The researchers, who named the bird Kariuku, hope that their finding will add to knowledge about the evolution of giant penguins.
According to them, most of New Zealand at that time was underwater, with only today's mountaintops emerging from the sea. That made for excellent coastal nesting for the penguin species, LiveScience reported.
The new fossil specimens were found beginning in the 1970s, and researchers have continued to turn up bones from the animals as recently as two months ago, said study author Daniel Ksepka, a palaeontologist at the North Carolina State University.
The find expands the known diversity of ancient New Zealand penguins, Ksepka said. In the past we would have thought there were one or two species living in the area. Now we know there were five.

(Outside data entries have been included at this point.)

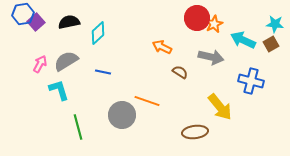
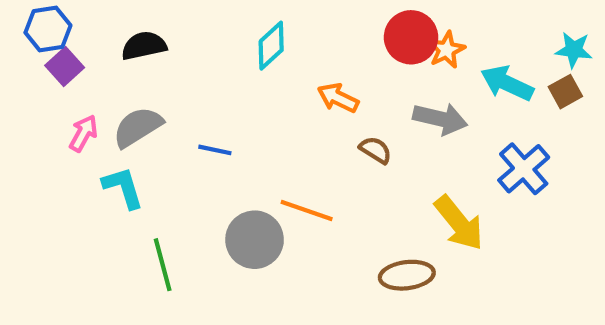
purple square: (36, 22) -> (65, 67), moved
cyan diamond: (98, 33) -> (271, 46), moved
blue cross: (251, 81) -> (524, 169), turned 35

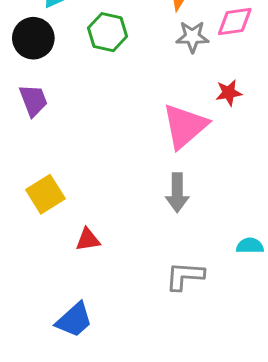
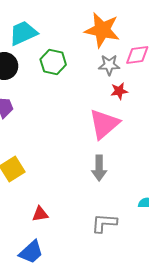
red star: (229, 93) -> (119, 91), moved
red triangle: (88, 240) -> (40, 214), moved

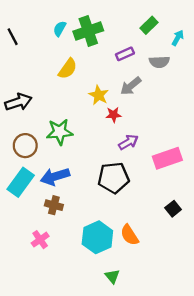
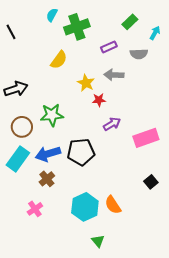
cyan semicircle: (60, 29) -> (52, 15), moved
gray arrow: (131, 86) -> (114, 75), turned 42
black pentagon: (113, 178) -> (81, 152), moved
brown cross: (54, 205) -> (47, 179), turned 35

According to the researchers, who detailed their findings in the Journal of Vertebrate Palaeontology, Kariuku grebneffi was the largest of at least five penguin species that lived in New Zealand during that period.
The bird had unusually long flippers and a slim build, though its legs and feet were as short and stumpy as those of penguins today, they said.
Ksepka and colleagues are using these ancient penguins to study everything from brain evolution to how the animals regulate their temperatures in frigid waters.
Penguins are so interesting, Ksepka said. They're so different than other birds that there's a lot we can do in the fossil record to try to understand how they became what they are, he added.